It’s been a busy few weeks for Germany’s Felix Neureuther. Between his preparations for the upcoming World Cup season, the Garmisch-Partenkirchen native managed to find time to publish his own children’s book as well as become a father to a baby girl.
The book, titled “Auf die Piste – Fertig – Los! (On the Slope – Ready – Go!)” is aimed at encouraging children to lead an active lifestyle. For this project, Neureuther was supported by German soccer World Champion Bastian Schweinsteiger, who currently plays for the Chicago Fire of Major League Soccer (MLS) and is one of Neureuther’s closest friends since childhood.
Neureuther tells the story of Ixi the fox and his friends Basti the husky, Miri the bunny, and Marcello the deer as they compete together in various outdoor activities. Neureuther didn’t have to look far for inspiration for his characters as Ixi is based on himself, Basti on Schweinsteiger, Miri on Neureuther’s girlfriend and German biathlete Miriam Goessner, and Marcello taking inspiration from Neureuther’s biggest opponent on the World Cup over the past years, Austrian superstar Marcel Hirscher.
The book is important to Neureuther as he believes that children need support and encouragement in order to live an active life. All sales revenue from the book will go to Neureuther’s “Get Smart” foundation with the goal to improve children’s concentration and learning skills through movement exercises.
“My biggest concern has always been to motivate children to move, outside in nature if possible,” he says. “Since there is no better toy for me than snow, the plot of this book plays outside in the snowy fairytale landscape of the mountains.”
This book is not the first project of Neureuther’s with the goal to fascinate children with sports and give them the ability to develop an active way of life. Neureuther is also the head of a national campaign in Germany called “fit4future” which concentrates on educating kids between the ages of 6-12 years about nutrition, fitness, and mental health. Neureuther has also worked on a book in cooperation with the fit4future campaign called Be Smart in the past and published a training book in 2009.
Neureuther, who obviously cares deeply about children, will now take responsibility for his own as he and Goessner welcomed their first child, Matilda, into the world on Oct. 14.
As a young father, Neureuther knows this Olympic winter will be a different season than the past. With a solid preseason of training under his belt without the injuries of previous years, Neureuther looks to take this season on with renewed aggression, although he admits that he believes the new 30-meter giant slalom skis might not be the best move going forward despite some perceived benefits.
“Summer went pretty good so far,” he says. “I was struggling the last years with my back quite a lot and this year I was in New Zealand for four weeks and two weeks in Switzerland. I could do all the summer preparations so my body feels good. The new skis will allow us to ski more aggressive and merciless and this will result in higher speeds.”
According to Neureuther, the higher speeds won’t help to reduce the amount of injuries within the sport.
On the surface, it seems to be a perfect start for an Olympic season for the German. However, Neureuther has said that his enthusiasm for the PyeongChang Games has decreased due to the ongoing political tensions in the region. He even expressed entertaining the idea of not competing if the situation escalates further.
“I am becoming a father now and there comes responsibility with it,” he told the German media. “Should I go over there with a clean conscience if I’m skiing slalom and there are rockets flying 80 kilometers away? What’s going on there?”
Neureuther has also expressed support for the statements made by France and Austria to possibly not send delegations to the Games if the security situation is not properly dealt with. Furthermore, he expressed his dismay at the lack of action from the German National Olympic Committee on the topic.
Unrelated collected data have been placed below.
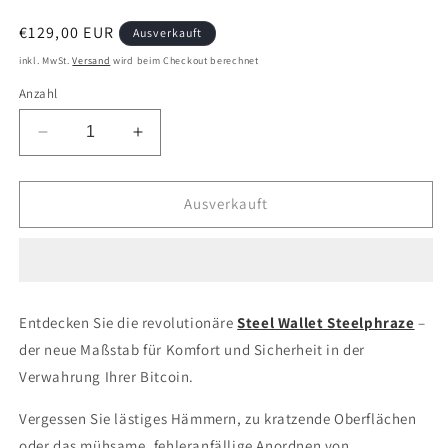
Normaler
€129,00 EUR
Ausverkauft
Preis
inkl. MwSt.
Versand
wird beim Checkout berechnet
Anzahl
Verringere
Erhöhe
die
die
Menge
Menge
für
für
Ausverkauft
Steelphraze
Steelphraze
Steel
Steel
Wallet
Wallet
-
-
sichere
sichere
Entdecken Sie die revolutionäre
Steel Wallet Steelphraze
–
Deine
Deine
der neue Maßstab für Komfort und Sicherheit in der
Bitcoin
Bitcoin
in
in
Verwahrung Ihrer Bitcoin.
Stahl
Stahl
Vergessen Sie lästiges Hämmern, zu kratzende Oberflächen
oder das mühsame, fehleranfällige Anordnen von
Even though PyeongChang could be Neureuther’s final Olympics, he says that his dream would be to continue skiing for four more years and compete in Beijing in 2022. However, there are many questions that need to be answered before he can make a decision about the end of his career including his physical shape and the future coaching staff of the German men’s team.
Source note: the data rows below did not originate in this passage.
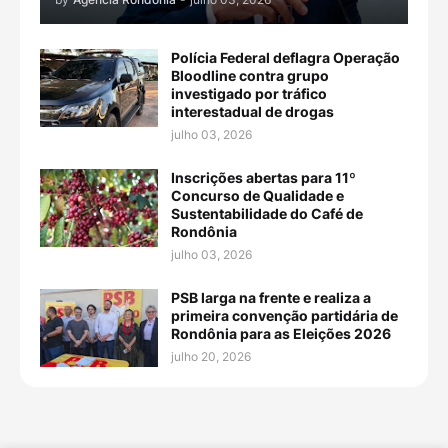
Polícia Federal deflagra Operação
Bloodline contra grupo
investigado por tráfico
interestadual de drogas
julho 03, 2026
Inscrições abertas para 11º
Concurso de Qualidade e
Sustentabilidade do Café de
Rondônia
julho 03, 2026
PSB larga na frente e realiza a
primeira convenção partidária de
Rondônia para as Eleições 2026
julho 20, 2026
Thankfully, these and other questions that will influence Neureuther’s decision about continuing his racing career are not currently in his mind as he says he will only re-evaluate his situation once this season is over.
“Now, I have to do my job for my family,” he says. “Of course, it’s a huge motivation for me but on the other side, to leave home for training and competitions will be a challenge.”
Neureuther will make his 2017-18 World Cup debut in the slalom in Levi, Finland, on Nov. 12.